I would like to thank Dr. Clara Martins Pereira for her comments on an earlier draft. I am also grateful for the feedback of the Senior Editorial Team of the Oxford University Undergraduate Law Journal’s 11th Edition.

 

[1] [2020] UKSC 13, [2020] AC 973.

[2] [2020] UKSC 12, [2020] AC 989.

[3] [2012] UKSC 56, [2013] 2 AC 1.

[4] Honeywill and Stein Ltd v Larkin Brothers Ltd [1934] 1 KB 191 (CA) 196 (Slesser LJ).

[5] Various Claimants v Catholic Child Welfare Society [2012] UKSC 56, [2013] 2 AC 1 [35], [47] (Lord Phillips).

[6] [2016] UKSC 10, [2016] AC 660.

[7] [2017] UKSC 60, [2018] AC 355.

[8] (n 1)

[9] ibid [24].

[10] ibid [27].

[11] ibid [29].

[12] Armes at [88].

[13] See e.g. Woodland v Essex CC [2013] UKSC 66, [2014] AC 537 [7] (Lord Sumption).

[14] ibid [23].

[15] Paula Giliker, ‘Vicarious liability, non-delegable duties and teachers: can you outsource liability for lessons?’ (2015) 31(4) JPN 259, 270.

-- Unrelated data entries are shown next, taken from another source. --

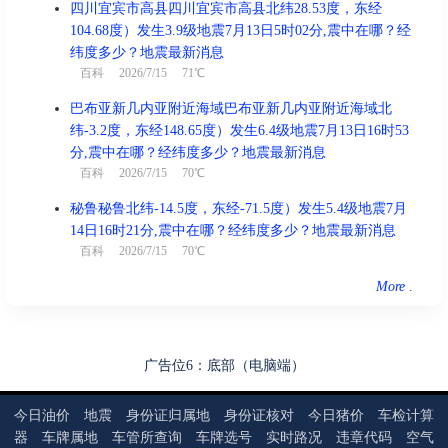
喜神西南 财神正西 福神正东
四川宜宾市高县四川宜宾市高县北纬28.53度，东经
104.68度）发生3.9级地震7月13日5时02分,震中在哪？经
结婚、出行、交易、开业、赴任、
纬度多少？地震最新消息
宜
祈福、安床、求嗣、纳财
百科
2026/7/15 71℃
忌
盖屋、入殓、上梁
巴布亚新几内亚附近海域巴布亚新几内亚附近海域北
纬-3.2度，东经148.65度）发生6.4级地震7月13日16时53
冲
龙 煞北
分,震中在哪？经纬度多少？地震最新消息
百科
2026/7/15 70℃
秘鲁秘鲁北纬-14.5度，东经-71.5度）发生5.4级地震7月
14日16时21分,震中在哪？经纬度多少？地震最新消息
亥时(21:00-22:59)
凶
百科
2026/7/15 70℃
丁亥时 21:00 - 22:59
喜神正南 财神正西 福神正东
More
.
结婚、入宅、祈福、安葬、祭祀、
宜
酬神、纳财
广告位6：底部（电脑端）
忌
出行、赴任、动土、修造
冲
蛇 煞西
今日油价
地震
身份证归属地
身份证核对
今日猪价
车检计算
器
车牌属地
车管所查询
车牌选号
实时路况
违章代码
空气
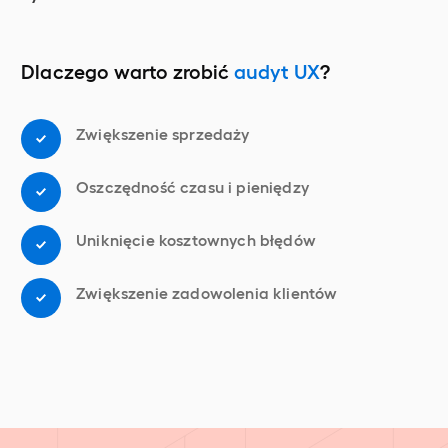
Dlaczego warto zrobić
audyt UX
?
Zwiększenie sprzedaży
Oszczędność czasu i pieniędzy
Uniknięcie kosztownych błędów
Zwiększenie zadowolenia klientów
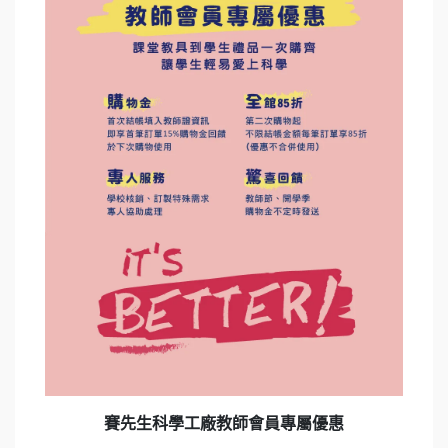
賽先生科學工廠教師會員專屬優惠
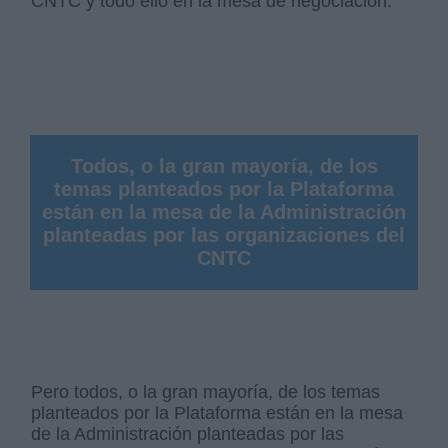
CNTC y todo ello en la mesa de negociación.
Todos, o la gran mayoría, de los
temas planteados por la Plataforma
están en la mesa de la Administración
planteadas por las organizaciones del
CNTC
Pero todos, o la gran mayoría, de los temas
planteados por la Plataforma están en la mesa
de la Administración planteadas por las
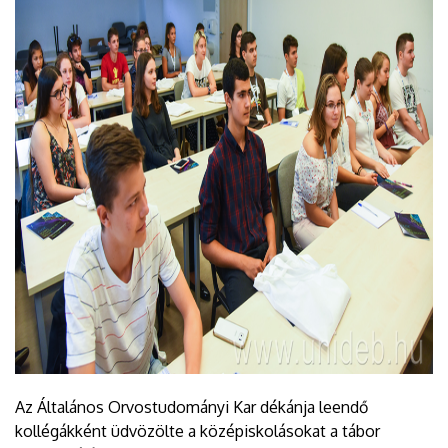
Az Általános Orvostudományi Kar dékánja leendő
kollégákként üdvözölte a középiskolásokat a tábor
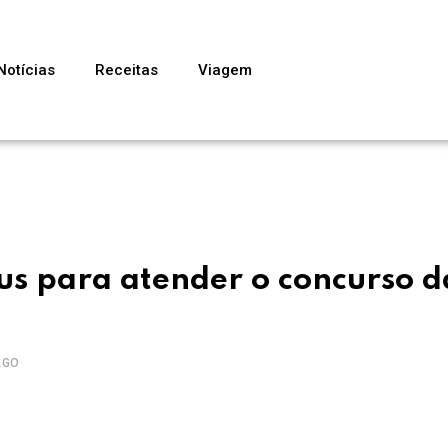
Notícias
Receitas
Viagem
bus para atender o concurso d
AGO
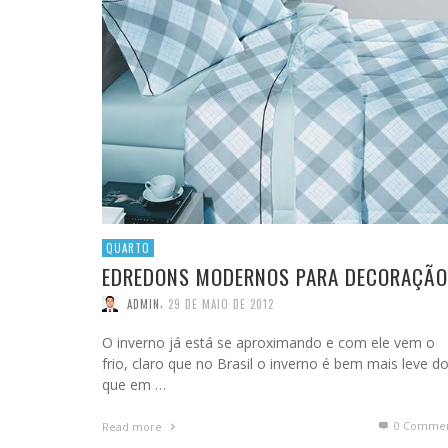
QUARTO
EDREDONS MODERNOS PARA DECORAÇÃO
,
ADMIN
29 DE MAIO DE 2012
O inverno já está se aproximando e com ele vem o
frio, claro que no Brasil o inverno é bem mais leve d
que em …
0 Commen
Read more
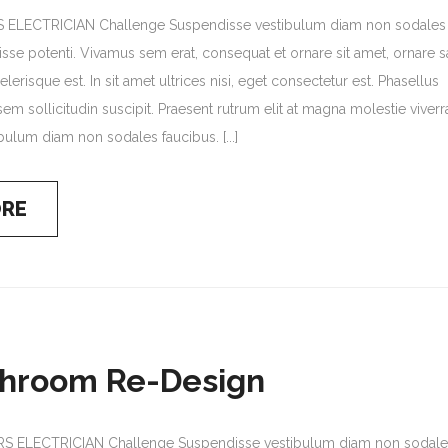
 ELECTRICIAN Challenge Suspendisse vestibulum diam non sodales
sse potenti. Vivamus sem erat, consequat et ornare sit amet, ornare sa
lerisque est. In sit amet ultrices nisi, eget consectetur est. Phasellus
em sollicitudin suscipit. Praesent rutrum elit at magna molestie viverr
ulum diam non sodales faucibus. [...]
ORE
throom Re-Design
 ELECTRICIAN Challenge Suspendisse vestibulum diam non sodale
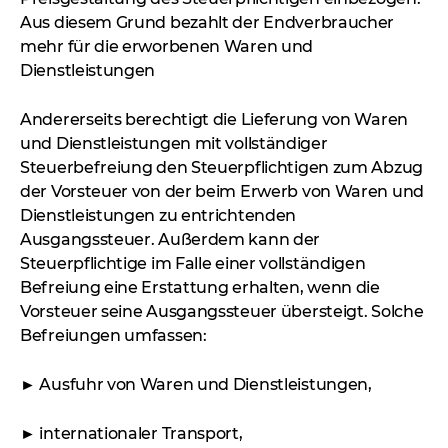
Aus diesem Grund bezahlt der Endverbraucher
mehr für die erworbenen Waren und
Dienstleistungen
Andererseits berechtigt die Lieferung von Waren
und Dienstleistungen mit vollständiger
Steuerbefreiung den Steuerpflichtigen zum Abzug
der Vorsteuer von der beim Erwerb von Waren und
Dienstleistungen zu entrichtenden
Ausgangssteuer. Außerdem kann der
Steuerpflichtige im Falle einer vollständigen
Befreiung eine Erstattung erhalten, wenn die
Vorsteuer seine Ausgangssteuer übersteigt. Solche
Befreiungen umfassen:
► Ausfuhr von Waren und Dienstleistungen,
► internationaler Transport,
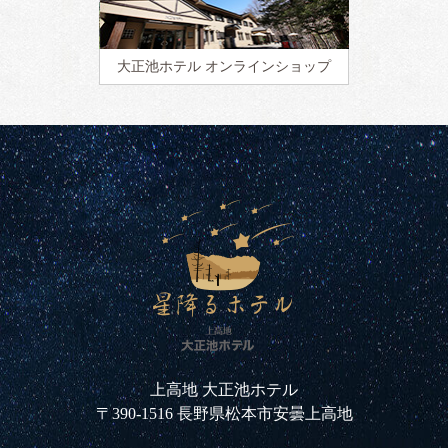
大正池ホテル
オンラインショップ
上高地 大正池ホテル
〒390-1516 長野県松本市安曇上高地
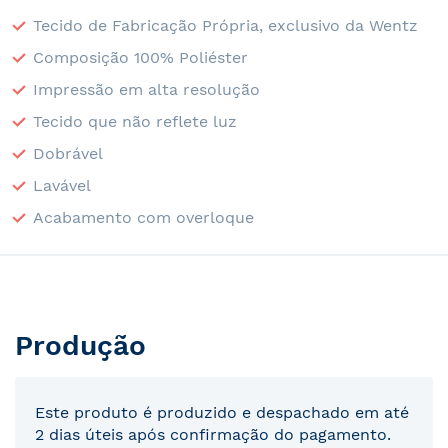
Tecido de Fabricação Própria, exclusivo da Wentz
Composição 100% Poliéster
Impressão em alta resolução
Tecido que não reflete luz
Dobrável
Lavável
Acabamento com overloque
Produção
Este produto é produzido e despachado em até
2 dias úteis após confirmação do pagamento.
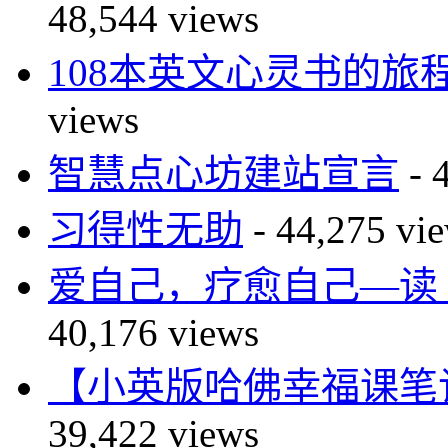
48,544 views
108本英文心灵书的旅
views
智慧点心坊建站宣言
- 
习得性无助
- 44,275 vi
爱自己，疗愈自己—读 You Ca
40,176 views
【小英版哈佛幸福课笔记】自尊篇
39,422 views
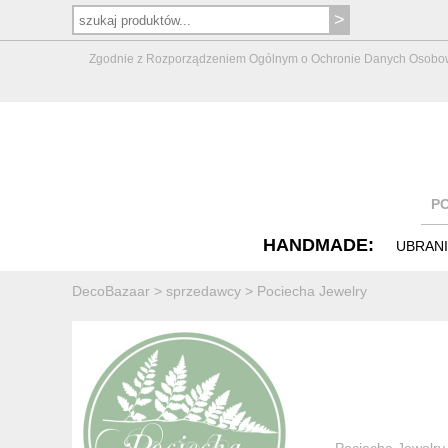
Zgodnie z Rozporządzeniem Ogólnym o Ochronie Danych Osobowych 
P
HANDMADE:
UBRAN
DecoBazaar
>
sprzedawcy
>
Pociecha Jewelry
Pociecha Jewelry 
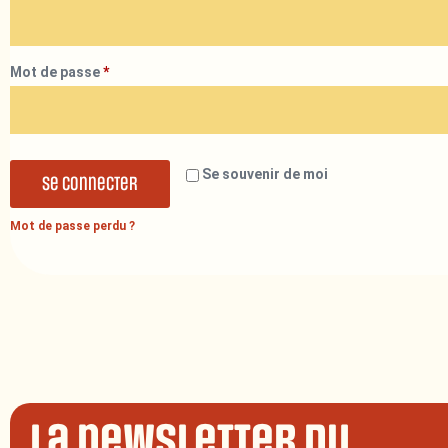
Mot de passe
*
Se souvenir de moi
Se connecter
Mot de passe perdu ?
La newsletter du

[16] Cox at [20]-[21] (Lord Reed).

[17] Andrew Dickinson, ‘Fostering uncertainty in the law of tort’ (2018) 134 LQR 359, 362.

[18] John Salmond, A treatise on the English law of liability for civil injuries (Stevens and Haynes, 1907).

[19] Lister v Hesley Hall Ltd [2001] UKHL 22, [2002] 1 AC 215 [20] (Lord Steyn), [82] (Lord Millett).

[20] [2016] UKSC 11.

[21] (n 2)

[22] ibid [28], [31] (Lord Reed).

[23] ibid [30].

[24] ibid [24].

[25] Nicholas McBride, Roderick Bagshaw, Tort Law (6th edn, Pearson 2018) 848.

[26] James Lee, ‘The Supreme Court, Vicarious Liability and the Grand Old Duke of York’ (2020) 136 LQR 553, 556.

[27] C.f. Mattis v Pollock [2003] EWCA Civ 887, [2003] 1 WLR 2158; Catholic Child Welfare Society; and Gravill v Caroll [2008] EWCA Civ 689, [2008] ICR 1222.